Print the lines from the one containing "consentimiento o acceder" through the end of the listing below, exactly as written. Any pictures stay out.

+ + + + + + +

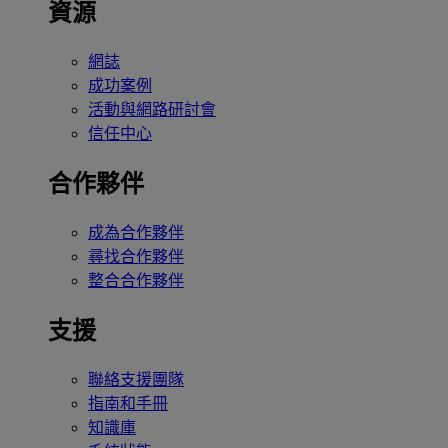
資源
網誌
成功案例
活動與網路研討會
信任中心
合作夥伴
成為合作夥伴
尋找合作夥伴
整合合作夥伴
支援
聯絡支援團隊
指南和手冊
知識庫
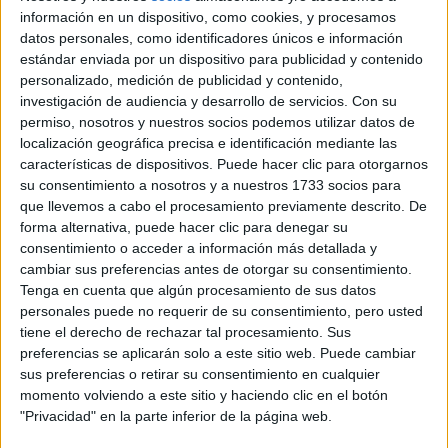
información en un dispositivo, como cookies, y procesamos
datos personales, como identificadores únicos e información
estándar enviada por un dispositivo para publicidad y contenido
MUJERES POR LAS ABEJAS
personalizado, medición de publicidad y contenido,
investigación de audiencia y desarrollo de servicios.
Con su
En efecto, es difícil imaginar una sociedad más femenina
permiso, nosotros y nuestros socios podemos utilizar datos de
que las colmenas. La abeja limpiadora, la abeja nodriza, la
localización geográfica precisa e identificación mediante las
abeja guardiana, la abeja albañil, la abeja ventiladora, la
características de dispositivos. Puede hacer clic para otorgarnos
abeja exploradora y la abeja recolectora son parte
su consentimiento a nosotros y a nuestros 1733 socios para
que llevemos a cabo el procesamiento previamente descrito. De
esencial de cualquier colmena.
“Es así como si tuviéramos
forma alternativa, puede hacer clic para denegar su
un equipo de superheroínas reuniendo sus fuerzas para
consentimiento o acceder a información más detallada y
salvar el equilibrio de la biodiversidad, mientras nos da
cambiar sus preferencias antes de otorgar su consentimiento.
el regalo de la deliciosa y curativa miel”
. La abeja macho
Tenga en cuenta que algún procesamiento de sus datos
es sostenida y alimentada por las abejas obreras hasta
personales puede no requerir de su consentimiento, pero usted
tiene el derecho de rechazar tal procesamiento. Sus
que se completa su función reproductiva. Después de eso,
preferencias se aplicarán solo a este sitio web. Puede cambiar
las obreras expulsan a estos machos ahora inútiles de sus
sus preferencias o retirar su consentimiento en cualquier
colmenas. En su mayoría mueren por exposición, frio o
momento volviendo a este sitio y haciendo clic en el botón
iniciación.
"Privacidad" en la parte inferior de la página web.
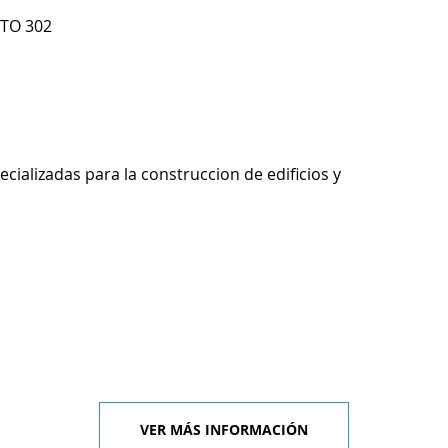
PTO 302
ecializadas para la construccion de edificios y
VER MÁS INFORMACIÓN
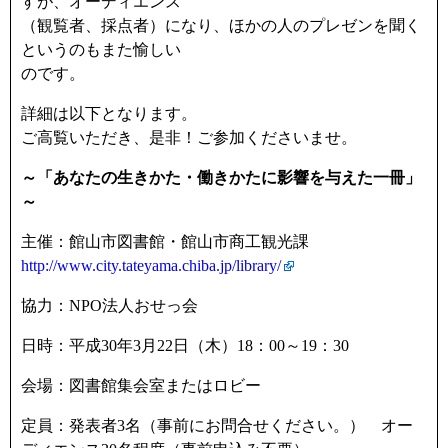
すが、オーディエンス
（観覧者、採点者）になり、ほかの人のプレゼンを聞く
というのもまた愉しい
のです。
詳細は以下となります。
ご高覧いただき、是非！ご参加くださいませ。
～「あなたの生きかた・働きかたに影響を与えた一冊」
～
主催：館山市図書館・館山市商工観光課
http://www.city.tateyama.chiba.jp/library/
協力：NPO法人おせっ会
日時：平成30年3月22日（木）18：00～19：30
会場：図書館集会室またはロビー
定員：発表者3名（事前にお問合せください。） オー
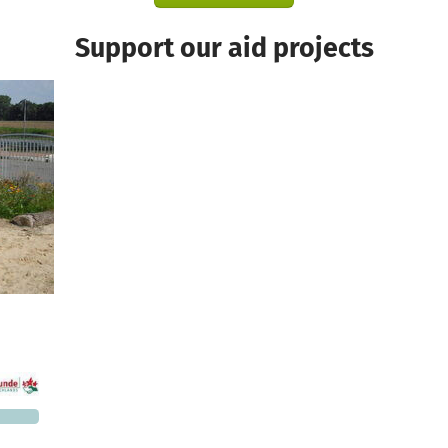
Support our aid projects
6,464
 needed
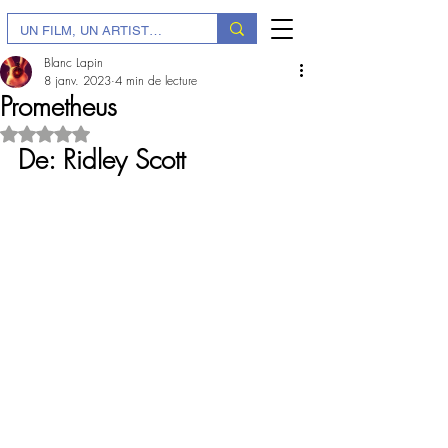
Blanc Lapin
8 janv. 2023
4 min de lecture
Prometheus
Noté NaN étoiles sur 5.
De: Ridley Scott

+ + + + + + +

Your solution —
consentimiento o acceder a información más detallada y
salvar el equilibrio de la biodiversidad, mientras nos da
cambiar sus preferencias antes de otorgar su consentimiento.
el regalo de la deliciosa y curativa miel”
. La abeja macho
Tenga en cuenta que algún procesamiento de sus datos
es sostenida y alimentada por las abejas obreras hasta
personales puede no requerir de su consentimiento, pero usted
tiene el derecho de rechazar tal procesamiento. Sus
que se completa su función reproductiva. Después de eso,
preferencias se aplicarán solo a este sitio web. Puede cambiar
las obreras expulsan a estos machos ahora inútiles de sus
sus preferencias o retirar su consentimiento en cualquier
colmenas. En su mayoría mueren por exposición, frio o
momento volviendo a este sitio y haciendo clic en el botón
iniciación.
"Privacidad" en la parte inferior de la página web.
PTO 302
ecializadas para la construccion de edificios y
VER MÁS INFORMACIÓN
すが、オーディエンス
（観覧者、採点者）になり、ほかの人のプレゼンを聞く
というのもまた愉しい
のです。
詳細は以下となります。
ご高覧いただき、是非！ご参加くださいませ。
～「あなたの生きかた・働きかたに影響を与えた一冊」
～
主催：館山市図書館・館山市商工観光課
http://www.city.tateyama.chiba.jp/library/
協力：NPO法人おせっ会
日時：平成30年3月22日（木）18：00～19：30
会場：図書館集会室またはロビー
定員：発表者3名（事前にお問合せください。） オー
Support our aid projects
6,464
 needed
Blanc Lapin
8 janv. 2023
4 min de lecture
Prometheus
Noté NaN étoiles sur 5.
De: Ridley Scott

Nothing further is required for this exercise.